Reproducible eval sandbox for testing Computer Use / browser agents on apply to jobs on LinkedIn in cybersecurity context. Fixture sites, gold trajectories, and regression gates.
Reproducible eval sandbox for testing Computer Use / browser agents on scrape product listings on Amazon in cybersecurity context. Fixture sites, gold trajectories, and regression gates.
Reproducible eval sandbox for testing Computer Use / browser agents on research companies on Crunchbase in cybersecurity context. Fixture sites, gold trajectories, and regression gates.
Reproducible eval sandbox for testing Computer Use / browser agents on monitor competitor pricing in cybersecurity context. Fixture sites, gold trajectories, and regression gates.
Reproducible eval sandbox for testing Computer Use / browser agents on download reports from Stripe dashboard in cybersecurity context. Fixture sites, gold trajectories, and regression gates.
Reproducible eval sandbox for testing Computer Use / browser agents on pull metrics from Mixpanel in cybersecurity context. Fixture sites, gold trajectories, and regression gates.
Reproducible eval sandbox for testing Computer Use / browser agents on extract leads from Apollo.io in cybersecurity context. Fixture sites, gold trajectories, and regression gates.
Reproducible eval sandbox for testing Computer Use / browser agents on research companies on Crunchbase in developer tooling context. Fixture sites, gold trajectories, and regression gates.
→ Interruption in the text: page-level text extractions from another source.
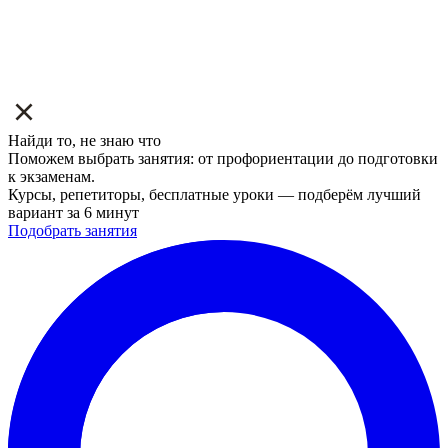
Найди то, не знаю что
Поможем выбрать занятия: от профориентации до подготовки
к экзаменам.
Курсы, репетиторы, бесплатные уроки — подберём лучший
вариант за 6 минут
Подобрать занятия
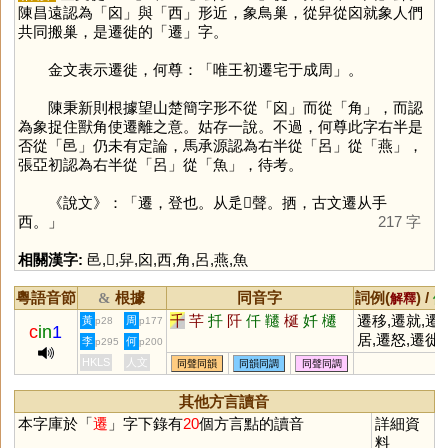
陳昌遠認為「
囟
」與「
西
」形近，象鳥巢，從舁從囟就象人們
共同搬巢，是遷徙的「
遷
」字。
金文表示遷徙，何尊：「唯王初遷宅于成周」。
陳秉新則根據望山楚簡字形不從「
囟
」而從「
角
」，而認
為象捉住獸角使遷離之意。姑存一說。不過，何尊此字右半是
否從「
邑
」仍未有定論，馬承源認為右半從「
呂
」從「
燕
」，
張亞初認為右半從「
呂
」從「
魚
」，待考。
《說文》：「遷，登也。从辵𠨧聲。拪，古文遷从手
西。」
217 字
相關漢字:
邑
,
𠨧
,
舁
,
囟
,
西
,
角
,
呂
,
燕
,
魚
粵語音節
根據
同音字
詞例(
) /
&
解釋
備
千
芊
扦
阡
仟
韆
梴
奷
櫏
遷移,遷就,遷
黃
周
p28
p177
c
in
1
居,遷怒,遷徙,
李
何
p295
p200
遷延,遷善,變
HKLS
人文
同聲同韻
同韻同調
同聲同調
遷,遷地為良
其他方言讀音
本字庫於「
遷
」字下錄有
20
個方言點的讀音
詳細資
料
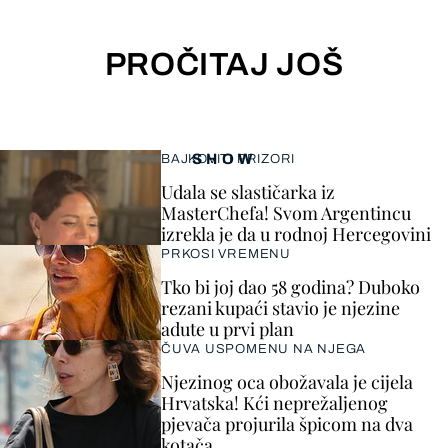
PROČITAJ JOŠ
SHOW
BAJKOVITI PRIZORI
Udala se slastičarka iz
MasterChefa! Svom Argentincu
izrekla je da u rodnoj Hercegovini
PRKOSI VREMENU
Tko bi joj dao 58 godina? Duboko
rezani kupaći stavio je njezine
adute u prvi plan
ČUVA USPOMENU NA NJEGA
Njezinog oca obožavala je cijela
Hrvatska! Kći neprežaljenog
pjevača projurila špicom na dva
kotača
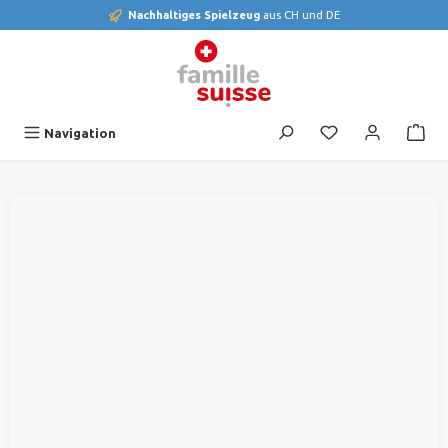
Nachhaltiges Spielzeug
aus CH und DE
alt springen
Du hast 0 Produk
Navigation
Bildergalerie überspringen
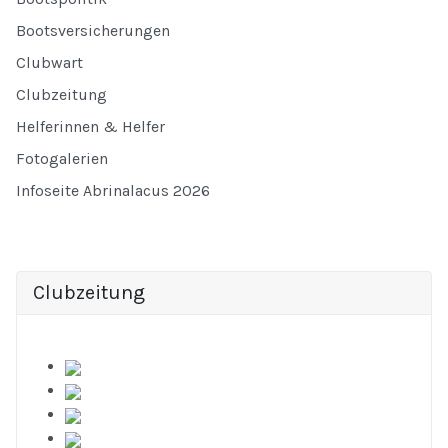
Bootsversicherungen
Clubwart
Clubzeitung
Helferinnen & Helfer
Fotogalerien
Infoseite Abrinalacus 2026
Clubzeitung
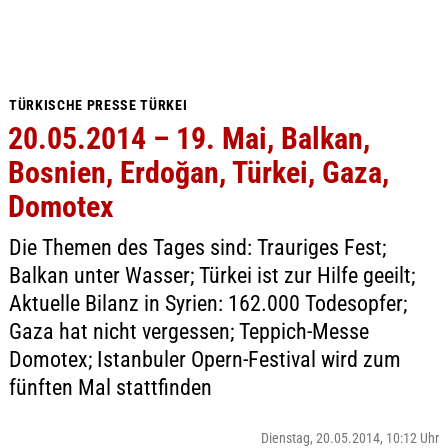
TÜRKISCHE PRESSE TÜRKEI
20.05.2014 – 19. Mai, Balkan,
Bosnien, Erdoğan, Türkei, Gaza,
Domotex
Die Themen des Tages sind: Trauriges Fest;
Balkan unter Wasser; Türkei ist zur Hilfe geeilt;
Aktuelle Bilanz in Syrien: 162.000 Todesopfer;
Gaza hat nicht vergessen; Teppich-Messe
Domotex; Istanbuler Opern-Festival wird zum
fünften Mal stattfinden
Dienstag, 20.05.2014, 10:12 Uhr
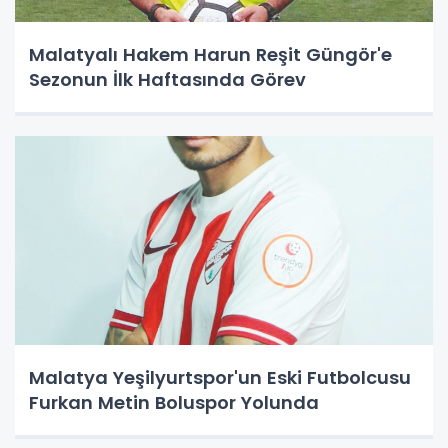
Malatyalı Hakem Harun Reşit Güngör'e
Sezonun İlk Haftasında Görev
Malatya Yeşilyurtspor'un Eski Futbolcusu
Furkan Metin Boluspor Yolunda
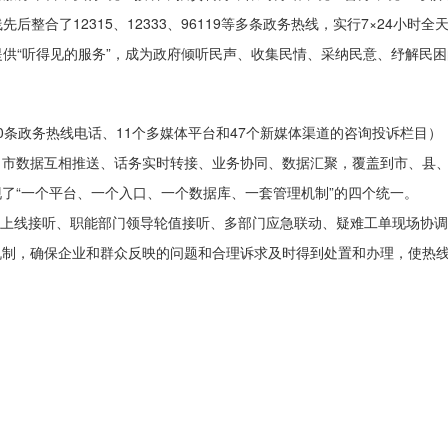
线先后整合了12315、12333、96119等多条政务热线，实行7×24小
提供“听得见的服务”，成为政府倾听民声、收集民情、采纳民意、纾解民
含30条政务热线电话、11个多媒体平台和47个新媒体渠道的咨询投诉栏
市数据互相推送、话务实时转接、业务协同、数据汇聚，覆盖到市、县、
了“一个平台、一个入口、一个数据库、一套管理机制”的四个统一。
领导上线接听、职能部门领导轮值接听、多部门应急联动、疑难工单现场协
制，确保企业和群众反映的问题和合理诉求及时得到处置和办理，使热线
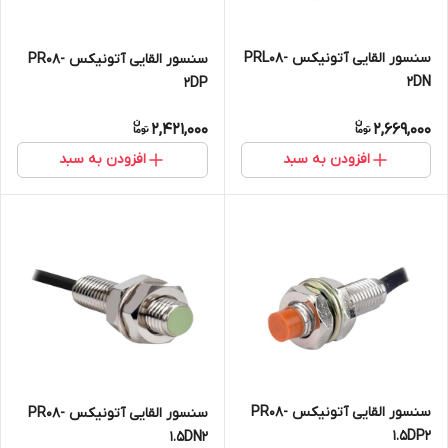
سنسور القایی آتونیکس PRL08-
سنسور القایی آتونیکس PR08-
2DN
2DP
2,421,000
2,669,000
افزودن به سبد
افزودن به سبد
سنسور القایی آتونیکس PR08-
سنسور القایی آتونیکس PR08-
1.5DP2
1.5DN2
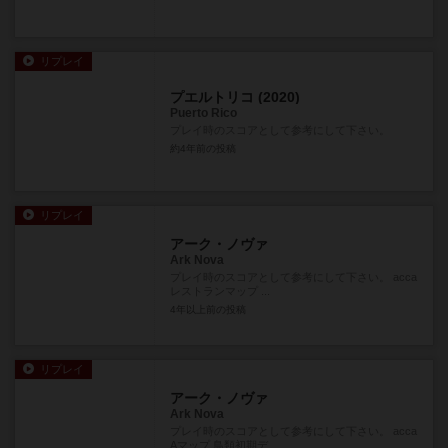
リプレイ
プエルトリコ (2020)
Puerto Rico
プレイ時のスコアとして参考にして下さい。
約4年前
の投稿
リプレイ
アーク・ノヴァ
Ark Nova
プレイ時のスコアとして参考にして下さい。 acca
レストランマップ ...
4年以上前
の投稿
リプレイ
アーク・ノヴァ
Ark Nova
プレイ時のスコアとして参考にして下さい。 acca
Aマップ 鳥類初期デ...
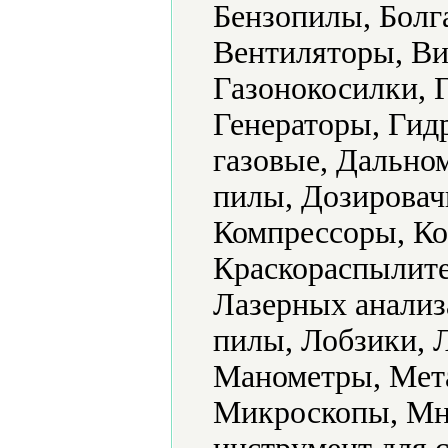
Бензопилы, Болг
Вентиляторы, Ви
Газонокосилки, 
Генераторы, Гид
газовые, Дально
пилы, Дозировач
Компрессоры, Ко
Краскораспылите
Лазерных анализ
пилы, Лобзики, 
Манометры, Мет
Микроскопы, Мн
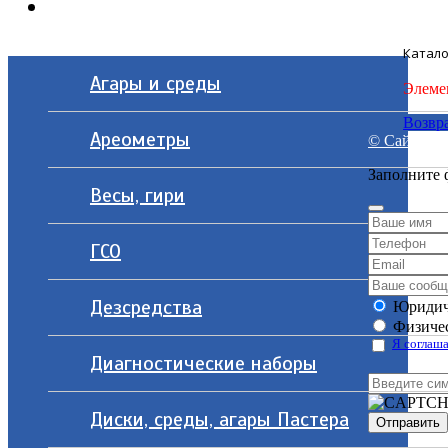
Контакты
Катало
Агары и среды
Элеме
Возвра
Ареометры
© Сайт разр
Заполните 
Весы, гири
ГСО
Дезсредства
Юридич
Физичес
Я соглаша
Диагностические наборы
Диски, среды, агары Пастера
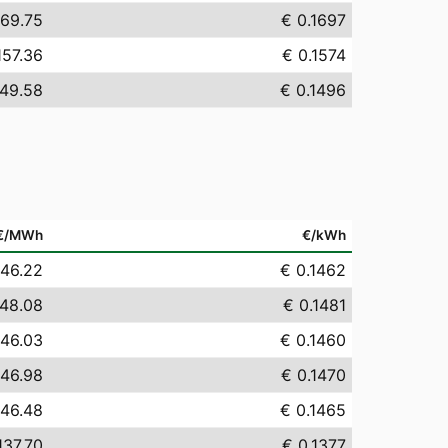
169.75
€ 0.1697
157.36
€ 0.1574
149.58
€ 0.1496
€/MWh
€/kWh
146.22
€ 0.1462
148.08
€ 0.1481
146.03
€ 0.1460
146.98
€ 0.1470
146.48
€ 0.1465
137.70
€ 0.1377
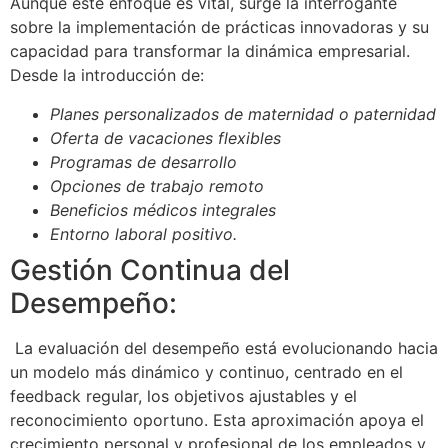
Aunque este enfoque es vital, surge la interrogante
sobre la implementación de prácticas innovadoras y su
capacidad para transformar la dinámica empresarial.
Desde la introducción de:
Planes personalizados de maternidad o paternidad
Oferta de vacaciones flexibles
Programas de desarrollo
Opciones de trabajo remoto
Beneficios médicos integrales
Entorno laboral positivo.
Gestión Continua del
Desempeño:
La evaluación del desempeño está evolucionando hacia
un modelo más dinámico y continuo, centrado en el
feedback regular, los objetivos ajustables y el
reconocimiento oportuno. Esta aproximación apoya el
crecimiento personal y profesional de los empleados y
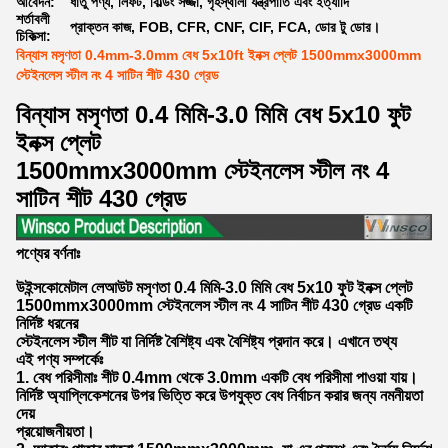
আবেদন:
ধাতু পণ্য, লিফট, বিল্ডিং সজ্জা, গৃহস্থালী যন্ত্রপাতি এবং ইত্যাদি
শর্তাবলী
প্রাক্তন কাজ, FOB, CFR, CNF, CIF, FCA, ডোর টু ডোর।
চিকিত্সা:
বিন্যাস মসৃণতা 0.4mm-3.0mm বেধ 5x10ft ইনক্স প্লেট 1500mmx3000mm
স্টেইনলেস স্টীল নং 4 সাটিন শীট 430 গ্রেড
বিন্যাস মসৃণতা 0.4 মিমি-3.0 মিমি বেধ 5x10 ফুট
ইনক্স প্লেট
1500mmx3000mm স্টেইনলেস স্টীল নং 4
সাটিন শীট 430 গ্রেড
পণ্যের বর্ণনাঃ
উইন্সকোমেটাল লেআউট মসৃণতা 0.4 মিমি-3.0 মিমি বেধ 5x10 ফুট ইনক্স প্লেট
1500mmx3000mm স্টেইনলেস স্টীল নং 4 সাটিন শীট 430 গ্রেড একটি
নির্দিষ্ট ধরনের
স্টেইনলেস স্টীল শীট যা নির্দিষ্ট বৈশিষ্ট্য এবং বৈশিষ্ট্য প্রদান করে। এখানে তথ্য
এই পণ্য সম্পর্কেঃ
1. বেধ পরিসীমাঃ শীট 0.4mm থেকে 3.0mm একটি বেধ পরিসীমা পাওয়া যায়।
নির্দিষ্ট অ্যাপ্লিকেশনের উপর ভিত্তি করে উপযুক্ত বেধ নির্বাচন করার জন্য নমনীয়তা
দেয়
প্রয়োজনীয়তা।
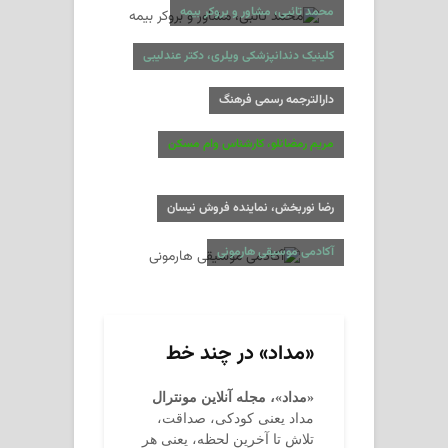
محمد تائبی، مشاور و بروکر بیمه
کلینیک دندانپزشکی ویلری، دکتر عندلیبی
دارالترجمه رسمی فرهنگ
مریم رمضانلو، کارشناس وام مسکن
رضا نوربخش، نماینده فروش نیسان
آکادمی موسیقی هارمونی
«مداد» در چند خط
«مداد»، مجله آنلاین مونترال
مداد یعنی کودکی، صداقت،
تلاش تا آخرین لحظه، یعنی هر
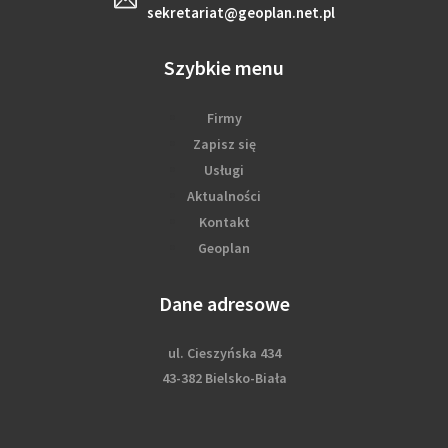
sekretariat@geoplan.net.pl
Szybkie menu
Firmy
Zapisz się
Usługi
Aktualności
Kontakt
Geoplan
Dane adresowe
ul. Cieszyńska 434
43-382 Bielsko-Biała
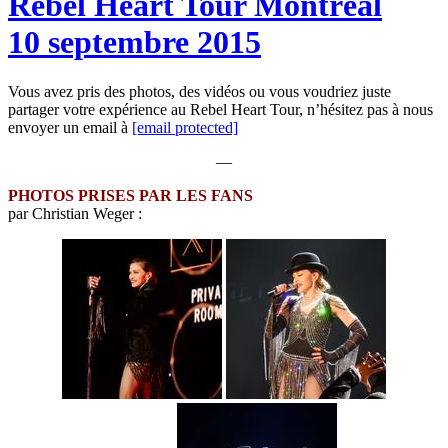
Rebel Heart Tour Montréal
10 septembre 2015
Vous avez pris des photos, des vidéos ou vous voudriez juste
partager votre expérience au Rebel Heart Tour, n’hésitez pas à nous
envoyer un email à
[email protected]
—
PHOTOS PRISES PAR LES FANS
par Christian Weger :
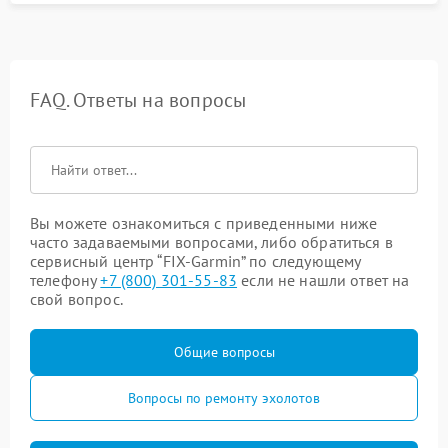
FAQ. Ответы на вопросы
Вы можете ознакомиться с приведенными ниже
часто задаваемыми вопросами, либо обратиться в
сервисный центр “FIX-Garmin” по следующему
телефону
+7 (800) 301-55-83
если не нашли ответ на
свой вопрос.
Общие вопросы
Вопросы по ремонту эхолотов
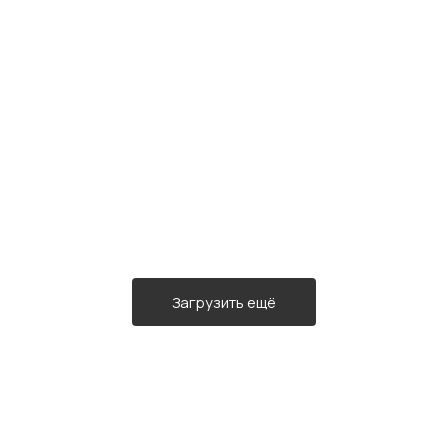
Загрузить ещё
Есть вопросы?
Свяжитесь с нами в любое время — мы поможем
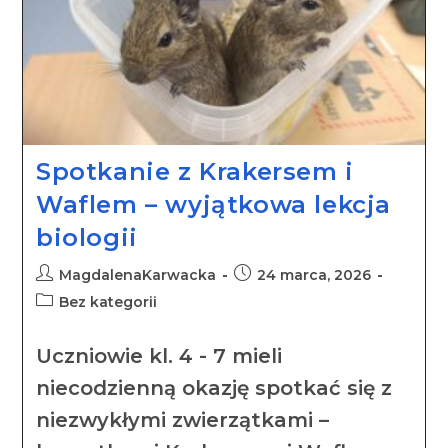
Spotkanie z Krakersem i
Waflem – wyjątkowa lekcja
biologii
MagdalenaKarwacka
24 marca, 2026
Bez kategorii
Uczniowie kl. 4 - 7 mieli
niecodzienną okazję spotkać się z
niezwykłymi zwierzątkami –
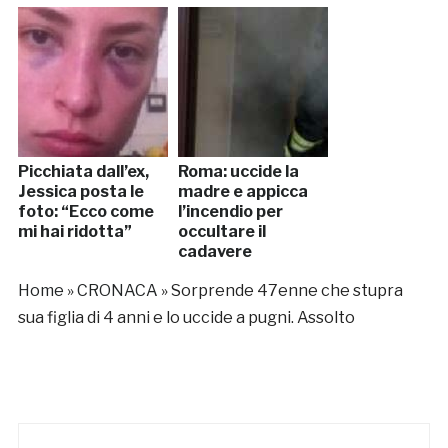
Picchiata dall’ex,
Roma: uccide la
Jessica posta le
madre e appicca
foto: “Ecco come
l’incendio per
mi hai ridotta”
occultare il
cadavere
Home
»
CRONACA
»
Sorprende 47enne che stupra
sua figlia di 4 anni e lo uccide a pugni. Assolto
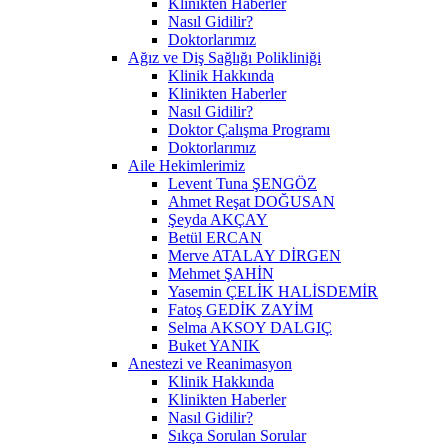
Klinikten Haberler
Nasıl Gidilir?
Doktorlarımız
Ağız ve Diş Sağlığı Polikliniği
Klinik Hakkında
Klinikten Haberler
Nasıl Gidilir?
Doktor Çalışma Programı
Doktorlarımız
Aile Hekimlerimiz
Levent Tuna ŞENGÖZ
Ahmet Reşat DOĞUSAN
Şeyda AKÇAY
Betül ERCAN
Merve ATALAY DİRGEN
Mehmet ŞAHİN
Yasemin ÇELİK HALİSDEMİR
Fatoş GEDİK ZAYİM
Selma AKSOY DALGIÇ
Buket YANIK
Anestezi ve Reanimasyon
Klinik Hakkında
Klinikten Haberler
Nasıl Gidilir?
Sıkça Sorulan Sorular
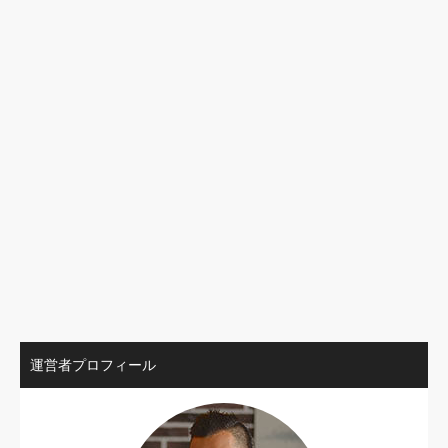
運営者プロフィール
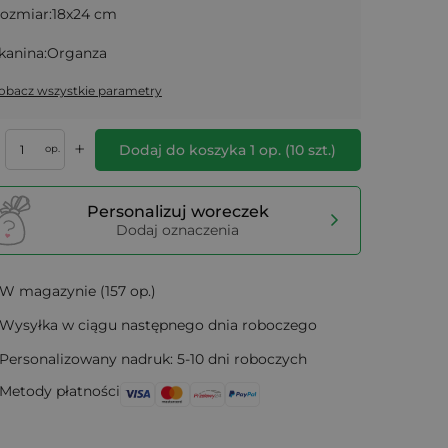
ozmiar:
18x24 cm
kanina:
Organza
obacz wszystkie parametry
+
Dodaj do koszyka
1
op.
(
10
szt.)
op.
Personalizuj woreczek
Dodaj oznaczenia
W magazynie (157 op.)
Wysyłka w ciągu następnego dnia roboczego
Personalizowany nadruk: 5-10 dni roboczych
Metody płatności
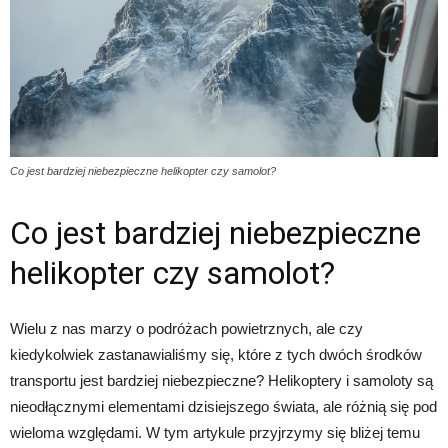
Co jest bardziej niebezpieczne helikopter czy samolot?
Co jest bardziej niebezpieczne
helikopter czy samolot?
Wielu z nas marzy o podróżach powietrznych, ale czy
kiedykolwiek zastanawialiśmy się, które z tych dwóch środków
transportu jest bardziej niebezpieczne? Helikoptery i samoloty są
nieodłącznymi elementami dzisiejszego świata, ale różnią się pod
wieloma względami. W tym artykule przyjrzymy się bliżej temu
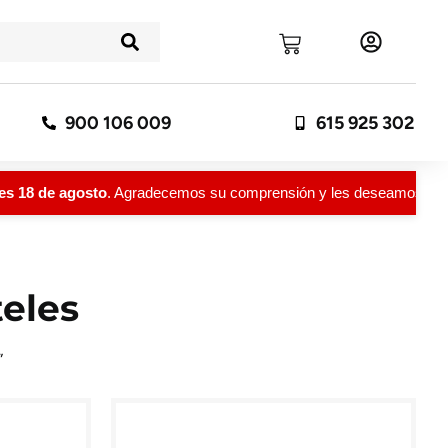
900 106 009
615 925 302
 18 de agosto
. Agradecemos su comprensión y les deseamos un feli
teles
”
Reproducible eval sandbox for testing Computer Use / browser agents on monitor competitor pricing in developer tooling context. Fixture sites, gold trajectories, and regression gates.
Reproducible eval sandbox for testing Computer Use / browser agents on reconcile invoices in QuickBooks in developer tooling context. Fixture sites, gold trajectories, and regression gates.
Reproducible eval sandbox for testing Computer Use / browser agents on triage tickets in Zendesk in developer tooling context. Fixture sites, gold trajectories, and regression gates.
Reproducible eval sandbox for testing Computer Use / browser agents on extract leads from Apollo.io in developer tooling context. Fixture sites, gold trajectories, and regression gates.